SOURCE MATERIAL:

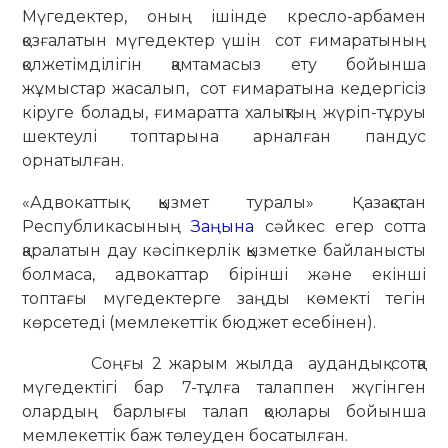
Мүгедектер, оның ішінде кресло-арбамен
қозғалатын мүгедектер үшін сот ғимаратының
қолжетімділігін қамтамасыз ету бойынша
жұмыстар жасалып, сот ғимаратына кедергісіз
кіруге болады, ғимаратта халықтың жүріп-тұруы
шектеулі топтарына арналған пандус
орнатылған.
«Адвокаттық қызмет туралы» Қазақстан
Республикасының
Заңына
сәйкес егер сотта
қаралатын дау кәсіпкерлік қызметке байланысты
болмаса, адвокаттар бірінші және екінші
топтағы мүгедектерге заңды көмекті тегін
көрсетеді (мемлекеттік бюджет есебінен).
Соңғы 2 жарым жылда аудандық сотқа
мүгедектігі бар 7-тұлға талаппен жүгінген
олардың барлығы талап қоюлары бойынша
мемлекеттік баж төлеуден босатылған.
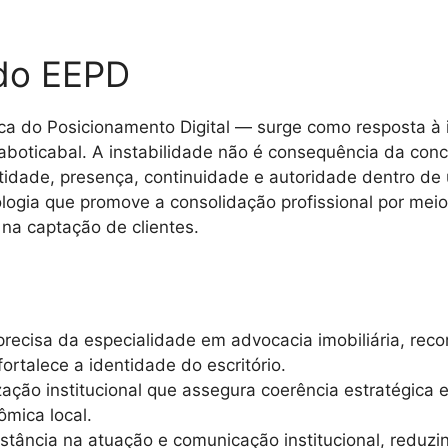
do EEPD
a do Posicionamento Digital — surge como resposta à i
aboticabal. A instabilidade não é consequência da con
entidade, presença, continuidade e autoridade dentro 
ogia que promove a consolidação profissional por meio 
 na captação de clientes.
recisa da especialidade em advocacia imobiliária, recort
fortalece a identidade do escritório.
ção institucional que assegura coerência estratégica e a
ômica local.
tância na atuação e comunicação institucional, reduzi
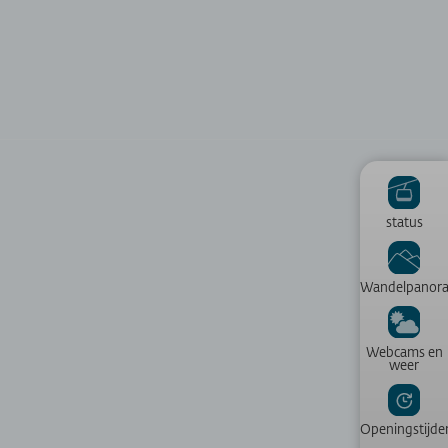
status
Wandelpanor
Webcams en
weer
Openingstijde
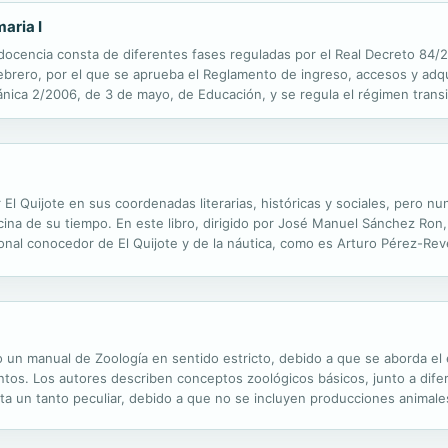
aria I
a docencia consta de diferentes fases reguladas por el Real Decreto 84/
ebrero, por el que se aprueba el Reglamento de ingreso, accesos y adq
nica 2/2006, de 3 de mayo, de Educación, y se regula el régimen transit
tada ley. Las fases en el proceso de oposición a este cuerpo son tres: f
 El Quijote en sus coordenadas literarias, históricas y sociales, pero n
edicina de su tiempo. En este libro, dirigido por José Manuel Sánchez Ro
onal conocedor de El Quijote y de la náutica, como es Arturo Pérez-Rev
a el inmortal libro de Cervantes –desde la astronomía a la botánica o la.
 un manual de Zoología en sentido estricto, debido a que se aborda el
entos. Los autores describen conceptos zoológicos básicos, junto a dife
lta un tanto peculiar, debido a que no se incluyen producciones anima
ino; muy conocidas y ampliamente tratadas en otros manuales. Nuestro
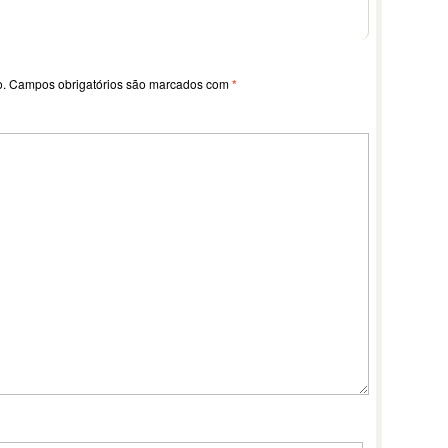
o.
Campos obrigatórios são marcados com
*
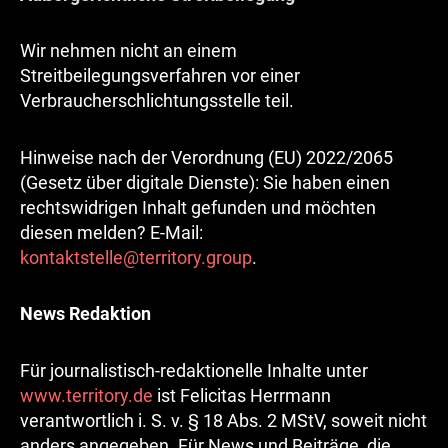
Wir nehmen nicht an einem
Streitbeilegungsverfahren vor einer
Verbraucherschlichtungsstelle teil.
Hinweise nach der Verordnung (EU) 2022/2065
(Gesetz über digitale Dienste): Sie haben einen
rechtswidrigen Inhalt gefunden und möchten
diesen melden? E-Mail:
kontaktstelle@territory.group
.
News Redaktion
Für journalistisch-redaktionelle Inhalte unter
www.territory.de
ist Felicitas Herrmann
verantwortlich i. S. v. § 18 Abs. 2 MStV, soweit nicht
anders angegeben. Für News und Beiträge, die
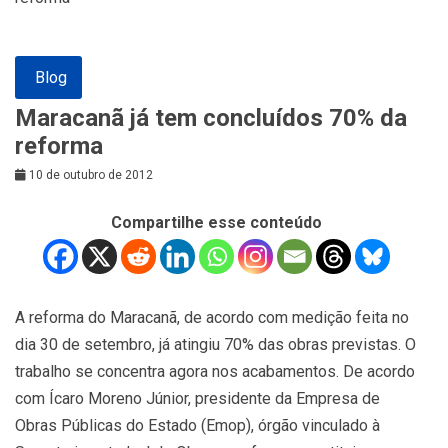
Blog
Maracanã já tem concluídos 70% da
reforma
10 de outubro de 2012
Compartilhe esse conteúdo
A reforma do Maracanã, de acordo com medição feita no
dia 30 de setembro, já atingiu 70% das obras previstas. O
trabalho se concentra agora nos acabamentos. De acordo
com Ícaro Moreno Júnior, presidente da Empresa de
Obras Públicas do Estado (Emop), órgão vinculado à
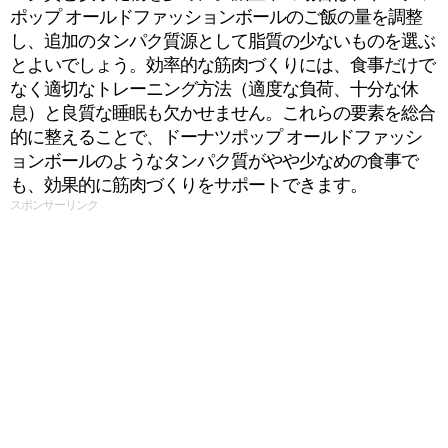
ポップ オールドファッションボールのご飯の量を調整
し、追加のタンパク質源として脂質の少ないものを選ぶ
とよいでしょう。効率的な筋肉づくりには、食事だけで
なく適切なトレーニング方法（適度な負荷、十分な休
息）と良質な睡眠も欠かせません。これらの要素を総合
的に整えることで、ドーナツポップ オールドファッシ
ョンボールのようなタンパク質がやや少なめの食事で
も、効果的に筋肉づくりをサポートできます。
スポンサーリンク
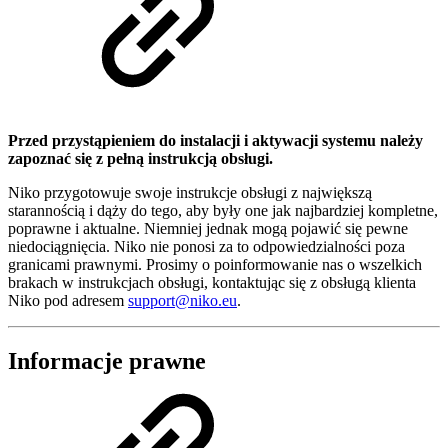
Przed przystąpieniem do instalacji i aktywacji systemu należy
zapoznać się z pełną instrukcją obsługi.
Niko przygotowuje swoje instrukcje obsługi z największą
starannością i dąży do tego, aby były one jak najbardziej kompletne,
poprawne i aktualne. Niemniej jednak mogą pojawić się pewne
niedociągnięcia. Niko nie ponosi za to odpowiedzialności poza
granicami prawnymi. Prosimy o poinformowanie nas o wszelkich
brakach w instrukcjach obsługi, kontaktując się z obsługą klienta
Niko pod adresem
support@niko.eu
.
Informacje prawne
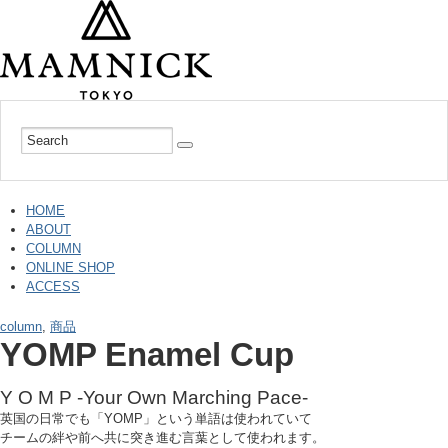
HOME
ABOUT
COLUMN
ONLINE SHOP
ACCESS
column
,
商品
YOMP Enamel Cup
Y O M P -Your Own Marching Pace-
英国の日常でも「YOMP」という単語は使われていて
チームの絆や前へ共に突き進む言葉として使われます。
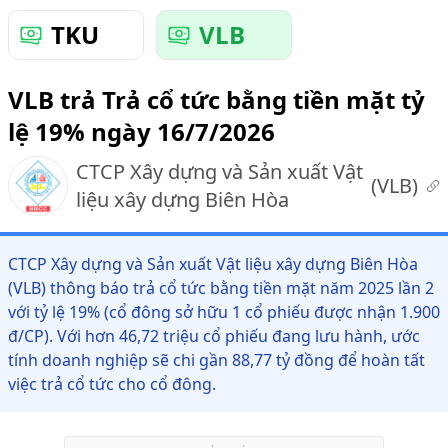
TKU
VLB
VLB trả Trả cổ tức bằng tiền mặt tỷ
lệ 19% ngày 16/7/2026
CTCP Xây dựng và Sản xuất Vật
(
VLB
)
liệu xây dựng Biên Hòa
CTCP Xây dựng và Sản xuất Vật liệu xây dựng Biên Hòa
(VLB) thông báo trả cổ tức bằng tiền mặt năm 2025 lần 2
với tỷ lệ 19% (cổ đông sở hữu 1 cổ phiếu được nhận 1.900
đ/CP). Với hơn 46,72 triệu cổ phiếu đang lưu hành, ước
tính doanh nghiệp sẽ chi gần 88,77 tỷ đồng để hoàn tất
việc trả cổ tức cho cổ đông.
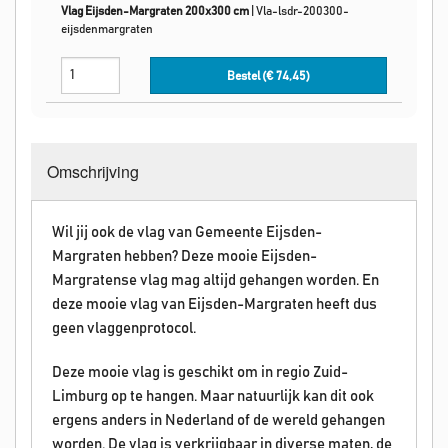
Vlag Eijsden-Margraten 200x300 cm
|
Vla-lsdr-200300-
eijsdenmargraten
Bestel (€
74,45
)
Omschrijving
Wil jij ook de vlag van Gemeente Eijsden-
Margraten hebben? Deze mooie Eijsden-
Margratense vlag mag altijd gehangen worden. En
deze mooie vlag van Eijsden-Margraten heeft dus
geen vlaggenprotocol.
Deze mooie vlag is geschikt om in regio Zuid-
Limburg op te hangen. Maar natuurlijk kan dit ook
ergens anders in Nederland of de wereld gehangen
worden. De vlag is verkrijgbaar in diverse maten, de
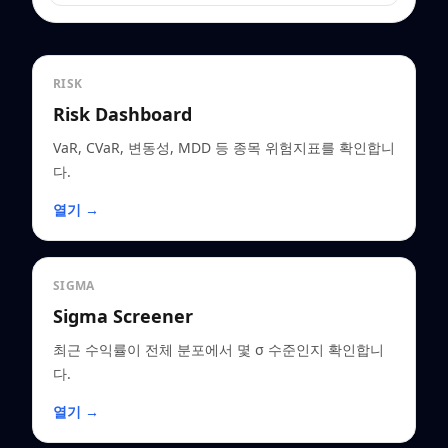
RISK
Risk Dashboard
VaR, CVaR, 변동성, MDD 등 종목 위험지표를 확인합니
다.
열기 →
SIGMA
Sigma Screener
최근 수익률이 전체 분포에서 몇 σ 수준인지 확인합니
다.
열기 →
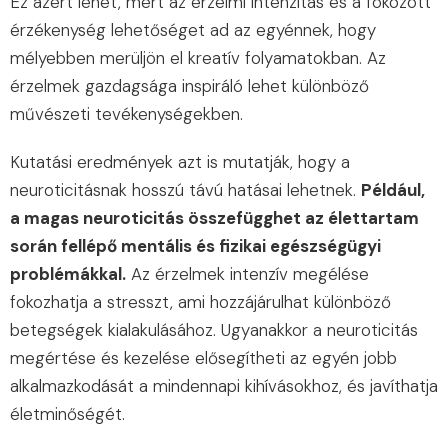
Ez azért lehet, mert az érzelmi intenzitás és a fokozott
érzékenység lehetőséget ad az egyénnek, hogy
mélyebben merüljön el kreatív folyamatokban. Az
érzelmek gazdagsága inspiráló lehet különböző
művészeti tevékenységekben.
Kutatási eredmények azt is mutatják, hogy a
neuroticitásnak hosszú távú hatásai lehetnek.
Például,
a magas neuroticitás összefügghet az élettartam
során fellépő mentális és fizikai egészségügyi
problémákkal.
Az érzelmek intenzív megélése
fokozhatja a stresszt, ami hozzájárulhat különböző
betegségek kialakulásához. Ugyanakkor a neuroticitás
megértése és kezelése elősegítheti az egyén jobb
alkalmazkodását a mindennapi kihívásokhoz, és javíthatja
életminőségét.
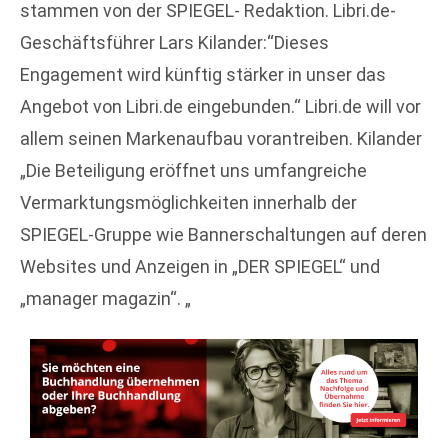
stammen von der SPIEGEL- Redaktion. Libri.de-
Geschäftsführer Lars Kilander:“Dieses
Engagement wird künftig stärker in unser das
Angebot von Libri.de eingebunden.“ Libri.de will vor
allem seinen Markenaufbau vorantreiben. Kilander
„Die Beteiligung eröffnet uns umfangreiche
Vermarktungsmöglichkeiten innerhalb der
SPIEGEL-Gruppe wie Bannerschaltungen auf deren
Websites und Anzeigen in „DER SPIEGEL“ und
„manager magazin“. „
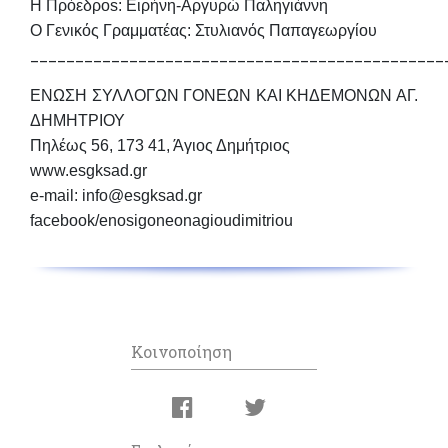
Η Πρόεδροs:
Ειρήνη-Αργυρώ Παληγιάννη
Ο Γενικός
Γραμματέας: Στυλιανός Παπαγεωργίου
______________________________________________
ΕΝΩΣΗ ΣΥΛΛΟΓΩΝ ΓΟΝΕΩΝ ΚΑΙ ΚΗΔΕΜΟΝΩΝ ΑΓ.
ΔΗΜΗΤΡΙΟΥ
Πηλέως 56, 173 41, Άγιος Δημήτριος
www.esgksad.gr
e-mail: info@esgksad.gr
facebook/enosigoneonagioudimitriou
Κοινοποίηση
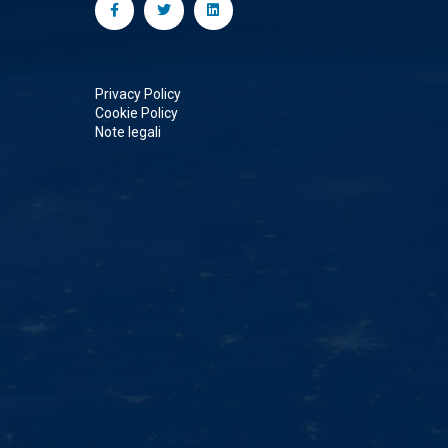
Privacy Policy
Cookie Policy
Note legali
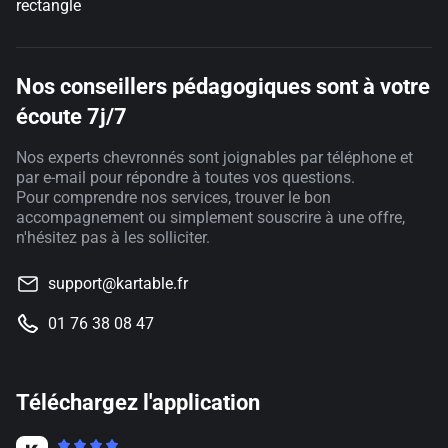
rectangle
Nos conseillers pédagogiques sont à votre
écoute 7j/7
Nos experts chevronnés sont joignables par téléphone et
par e-mail pour répondre à toutes vos questions.
Pour comprendre nos services, trouver le bon
accompagnement ou simplement souscrire à une offre,
n'hésitez pas à les solliciter.
support@kartable.fr
01 76 38 08 47
Téléchargez l'application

INSTRUCTIONS FOR THE TASK:
Lines that hold "Biên" are the ones to copy, so pick each out from the data.

WORKED SOLUTION:
liệu xây dựng Biên Hòa
CTCP Xây dựng và Sản xuất Vật liệu xây dựng Biên Hòa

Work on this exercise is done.